[Dataset entries]
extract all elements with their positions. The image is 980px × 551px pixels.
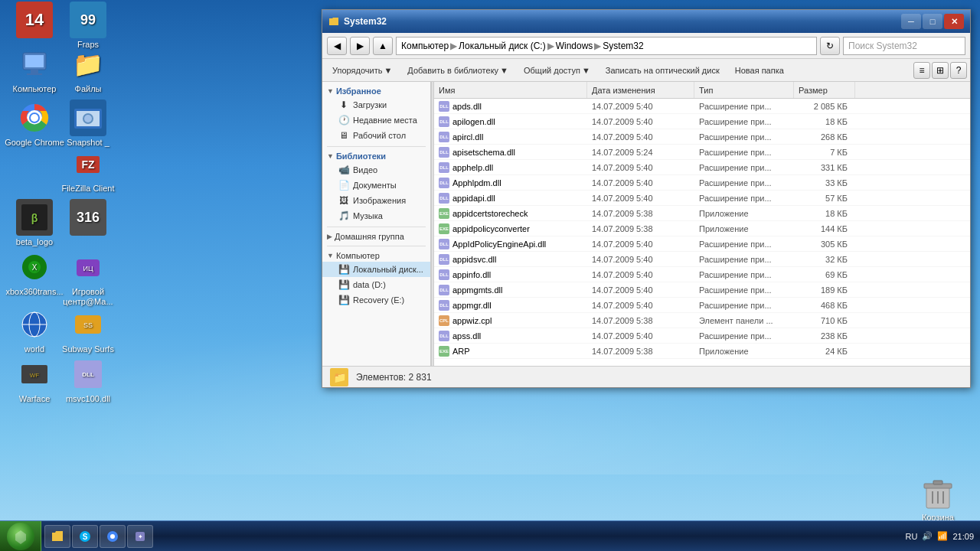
col-header-date[interactable]: Дата изменения bbox=[587, 82, 694, 98]
path-part-2[interactable]: Windows bbox=[556, 41, 593, 51]
favorites-header[interactable]: ▼ Избранное bbox=[322, 85, 430, 97]
table-row[interactable]: EXE ARP 14.07.2009 5:38 Приложение 24 КБ bbox=[434, 344, 970, 359]
table-row[interactable]: DLL apilogen.dll 14.07.2009 5:40 Расшире… bbox=[434, 114, 970, 129]
new-folder-button[interactable]: Новая папка bbox=[728, 61, 791, 80]
desktop-icon-filezilla[interactable]: FZ FileZilla Client bbox=[57, 145, 119, 194]
up-button[interactable]: ▲ bbox=[373, 37, 393, 55]
desktop-icon-msvc[interactable]: DLL msvc100.dll bbox=[57, 356, 119, 404]
table-row[interactable]: DLL apircl.dll 14.07.2009 5:40 Расширени… bbox=[434, 129, 970, 145]
table-row[interactable]: DLL appidsvc.dll 14.07.2009 5:40 Расшире… bbox=[434, 252, 970, 267]
taskbar-explorer[interactable] bbox=[44, 525, 70, 548]
path-sep-0: ▶ bbox=[450, 41, 457, 51]
taskbar-chrome[interactable] bbox=[100, 525, 126, 548]
desktop-icon-files[interactable]: 📁 Файлы bbox=[57, 46, 119, 94]
close-button[interactable]: ✕ bbox=[944, 14, 964, 29]
nav-documents[interactable]: 📄 Документы bbox=[322, 178, 430, 193]
col-header-name[interactable]: Имя bbox=[434, 82, 587, 98]
explorer-taskbar-icon bbox=[51, 530, 64, 543]
nav-local-disk[interactable]: 💾 Локальный диск... bbox=[322, 262, 430, 277]
desktop-icon-number14[interactable]: 14 bbox=[4, 2, 65, 40]
col-header-type[interactable]: Тип bbox=[694, 82, 794, 98]
table-row[interactable]: DLL appidapi.dll 14.07.2009 5:40 Расшире… bbox=[434, 191, 970, 206]
libraries-header[interactable]: ▼ Библиотеки bbox=[322, 150, 430, 162]
file-name: apds.dll bbox=[452, 102, 482, 111]
address-path[interactable]: Компьютер ▶ Локальный диск (C:) ▶ Window… bbox=[396, 37, 817, 55]
table-row[interactable]: EXE appidcertstorecheck 14.07.2009 5:38 … bbox=[434, 206, 970, 221]
file-date-cell: 14.07.2009 5:38 bbox=[587, 209, 694, 218]
desktop-icon-world[interactable]: world bbox=[4, 306, 65, 354]
table-row[interactable]: DLL appmgmts.dll 14.07.2009 5:40 Расшире… bbox=[434, 282, 970, 298]
organize-button[interactable]: Упорядочить ▼ bbox=[325, 61, 399, 80]
desktop-icon-igrovoy[interactable]: ИЦ Игровой центр@Ма... bbox=[57, 249, 119, 307]
nav-section-libraries: ▼ Библиотеки 📹 Видео 📄 Документы 🖼 Изобр… bbox=[322, 150, 430, 223]
table-row[interactable]: DLL apisetschema.dll 14.07.2009 5:24 Рас… bbox=[434, 145, 970, 160]
homegroup-header[interactable]: ▶ Домашняя группа bbox=[322, 230, 430, 243]
table-row[interactable]: EXE appidpolicyconverter 14.07.2009 5:38… bbox=[434, 221, 970, 236]
computer-header[interactable]: ▼ Компьютер bbox=[322, 249, 430, 262]
nav-downloads[interactable]: ⬇ Загрузки bbox=[322, 97, 430, 112]
share-button[interactable]: Общий доступ ▼ bbox=[517, 61, 597, 80]
file-type-cell: Приложение bbox=[694, 209, 794, 218]
desktop-icon-snapshot[interactable]: Snapshot _ bbox=[57, 99, 119, 148]
start-button[interactable] bbox=[0, 521, 41, 552]
view-details-button[interactable]: ≡ bbox=[913, 62, 930, 79]
nav-images[interactable]: 🖼 Изображения bbox=[322, 193, 430, 208]
desktop-icon-number99[interactable]: 99 Fraps bbox=[57, 2, 119, 50]
nav-recovery-e[interactable]: 💾 Recovery (E:) bbox=[322, 292, 430, 308]
view-tiles-button[interactable]: ⊞ bbox=[932, 62, 949, 79]
desktop-icon-chrome[interactable]: Google Chrome bbox=[4, 99, 65, 148]
tray-network-icon[interactable]: 📶 bbox=[937, 531, 948, 541]
col-header-size[interactable]: Размер bbox=[794, 82, 855, 98]
table-row[interactable]: DLL apss.dll 14.07.2009 5:40 Расширение … bbox=[434, 328, 970, 344]
table-row[interactable]: DLL appmgr.dll 14.07.2009 5:40 Расширени… bbox=[434, 298, 970, 313]
file-type-cell: Приложение bbox=[694, 347, 794, 356]
nav-recent[interactable]: 🕐 Недавние места bbox=[322, 112, 430, 128]
file-name-cell: DLL appmgr.dll bbox=[434, 300, 587, 311]
status-items-count: Элементов: 2 831 bbox=[356, 372, 432, 383]
minimize-button[interactable]: ─ bbox=[901, 14, 921, 29]
path-part-0[interactable]: Компьютер bbox=[401, 41, 449, 51]
nav-music[interactable]: 🎵 Музыка bbox=[322, 208, 430, 223]
table-row[interactable]: DLL AppIdPolicyEngineApi.dll 14.07.2009 … bbox=[434, 236, 970, 252]
file-date-cell: 14.07.2009 5:40 bbox=[587, 178, 694, 187]
help-button[interactable]: ? bbox=[950, 62, 967, 79]
path-part-3[interactable]: System32 bbox=[603, 41, 643, 51]
add-library-button[interactable]: Добавить в библиотеку ▼ bbox=[400, 61, 515, 80]
search-box[interactable]: Поиск System32 bbox=[843, 37, 965, 55]
desktop-icon-xbox360[interactable]: X xbox360trans... bbox=[4, 249, 65, 297]
path-part-1[interactable]: Локальный диск (C:) bbox=[459, 41, 546, 51]
taskbar-skype[interactable]: S bbox=[72, 525, 98, 548]
forward-button[interactable]: ▶ bbox=[350, 37, 370, 55]
nav-desktop[interactable]: 🖥 Рабочий стол bbox=[322, 128, 430, 143]
file-size-cell: 57 КБ bbox=[794, 194, 855, 203]
file-list[interactable]: Имя Дата изменения Тип Размер DLL apds.d… bbox=[434, 82, 970, 366]
back-button[interactable]: ◀ bbox=[327, 37, 347, 55]
table-row[interactable]: DLL apphelp.dll 14.07.2009 5:40 Расширен… bbox=[434, 160, 970, 175]
desktop-icon-recycle[interactable]: Корзина bbox=[907, 474, 969, 522]
file-type-icon: EXE bbox=[439, 208, 449, 219]
table-row[interactable]: DLL Apphlpdm.dll 14.07.2009 5:40 Расшире… bbox=[434, 175, 970, 191]
refresh-button[interactable]: ↻ bbox=[820, 37, 840, 55]
burn-button[interactable]: Записать на оптический диск bbox=[599, 61, 727, 80]
titlebar: System32 ─ □ ✕ bbox=[322, 10, 970, 33]
table-row[interactable]: DLL appinfo.dll 14.07.2009 5:40 Расширен… bbox=[434, 267, 970, 282]
taskbar-tools[interactable]: ✦ bbox=[127, 525, 153, 548]
file-size-cell: 7 КБ bbox=[794, 148, 855, 157]
tray-volume-icon[interactable]: 🔊 bbox=[922, 531, 933, 541]
desktop-icon-warface[interactable]: WF Warface bbox=[4, 356, 65, 404]
desktop-icon-computer[interactable]: Компьютер bbox=[4, 46, 65, 94]
table-row[interactable]: DLL apds.dll 14.07.2009 5:40 Расширение … bbox=[434, 99, 970, 114]
maximize-button[interactable]: □ bbox=[923, 14, 942, 29]
nav-data-d[interactable]: 💾 data (D:) bbox=[322, 277, 430, 292]
file-type-cell: Расширение при... bbox=[694, 331, 794, 341]
nav-video[interactable]: 📹 Видео bbox=[322, 162, 430, 178]
desktop-icon-subway[interactable]: SS Subway Surfs bbox=[57, 306, 119, 354]
desktop-icon-betalogo[interactable]: β beta_logo bbox=[4, 199, 65, 247]
file-size-cell: 144 КБ bbox=[794, 224, 855, 233]
desktop-icon-316[interactable]: 316 bbox=[57, 199, 119, 237]
file-date-cell: 14.07.2009 5:40 bbox=[587, 331, 694, 341]
file-name-cell: DLL apds.dll bbox=[434, 101, 587, 112]
table-row[interactable]: CPL appwiz.cpl 14.07.2009 5:38 Элемент п… bbox=[434, 313, 970, 328]
file-size-cell: 468 КБ bbox=[794, 301, 855, 310]
svg-point-39 bbox=[110, 534, 115, 539]
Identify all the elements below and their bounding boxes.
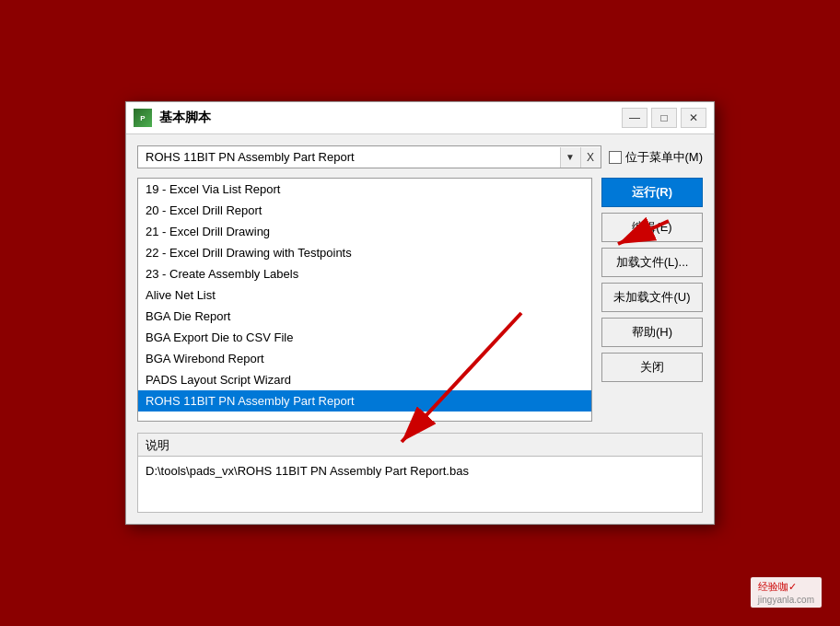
title-bar-controls: — □ ✕	[622, 108, 706, 128]
list-item[interactable]: 21 - Excel Drill Drawing	[138, 221, 591, 242]
list-item[interactable]: PADS Layout Script Wizard	[138, 369, 591, 390]
dialog-title: 基本脚本	[159, 110, 622, 126]
script-list[interactable]: 19 - Excel Via List Report20 - Excel Dri…	[137, 178, 592, 422]
list-item[interactable]: BGA Wirebond Report	[138, 348, 591, 369]
script-select-wrapper: ▼ X	[137, 145, 601, 168]
menu-checkbox[interactable]	[609, 151, 622, 164]
menu-checkbox-area: 位于菜单中(M)	[609, 149, 704, 166]
list-item[interactable]: Alive Net List	[138, 284, 591, 306]
dropdown-arrow-button[interactable]: ▼	[560, 147, 580, 168]
close-dialog-button[interactable]: 关闭	[601, 353, 703, 382]
list-item[interactable]: 23 - Create Assembly Labels	[138, 263, 591, 284]
main-dialog: P 基本脚本 — □ ✕ ▼ X 位于菜单中(M)	[125, 101, 715, 525]
help-button[interactable]: 帮助(H)	[601, 318, 703, 347]
clear-script-button[interactable]: X	[580, 147, 601, 168]
run-button[interactable]: 运行(R)	[601, 178, 703, 207]
load-file-button[interactable]: 加载文件(L)...	[601, 248, 703, 277]
maximize-button[interactable]: □	[651, 108, 677, 128]
list-item[interactable]: 19 - Excel Via List Report	[138, 179, 591, 200]
watermark-subtext: jingyanla.com	[758, 595, 814, 605]
title-bar: P 基本脚本 — □ ✕	[126, 102, 714, 134]
description-title: 说明	[138, 434, 702, 457]
edit-button[interactable]: 编辑(E)	[601, 213, 703, 242]
watermark: 经验咖✓ jingyanla.com	[751, 577, 822, 608]
list-item[interactable]: BGA Die Report	[138, 306, 591, 327]
buttons-column: 运行(R) 编辑(E) 加载文件(L)... 未加载文件(U) 帮助(H) 关闭	[601, 178, 703, 422]
menu-checkbox-label: 位于菜单中(M)	[625, 149, 704, 166]
close-window-button[interactable]: ✕	[681, 108, 706, 128]
main-area: 19 - Excel Via List Report20 - Excel Dri…	[137, 178, 703, 422]
description-content: D:\tools\pads_vx\ROHS 11BIT PN Assembly …	[138, 457, 702, 512]
minimize-button[interactable]: —	[622, 108, 648, 128]
list-item[interactable]: 20 - Excel Drill Report	[138, 200, 591, 221]
description-section: 说明 D:\tools\pads_vx\ROHS 11BIT PN Assemb…	[137, 433, 703, 513]
list-item[interactable]: 22 - Excel Drill Drawing with Testpoints	[138, 242, 591, 263]
list-item[interactable]: BGA Export Die to CSV File	[138, 327, 591, 348]
unload-file-button[interactable]: 未加载文件(U)	[601, 283, 703, 312]
dialog-body: ▼ X 位于菜单中(M) 19 - Excel Via List Report2…	[126, 134, 714, 524]
watermark-text: 经验咖✓	[758, 581, 797, 592]
list-item[interactable]: ROHS 11BIT PN Assembly Part Report	[138, 390, 591, 412]
top-row: ▼ X 位于菜单中(M)	[137, 145, 703, 168]
script-name-input[interactable]	[138, 146, 560, 168]
app-icon: P	[134, 109, 152, 127]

TASK REQUIREMENTS: Line count for the word "Компьютер": give the number of lines in the entries above that contain it, and nothing more.

EXERCISE RESULT: 4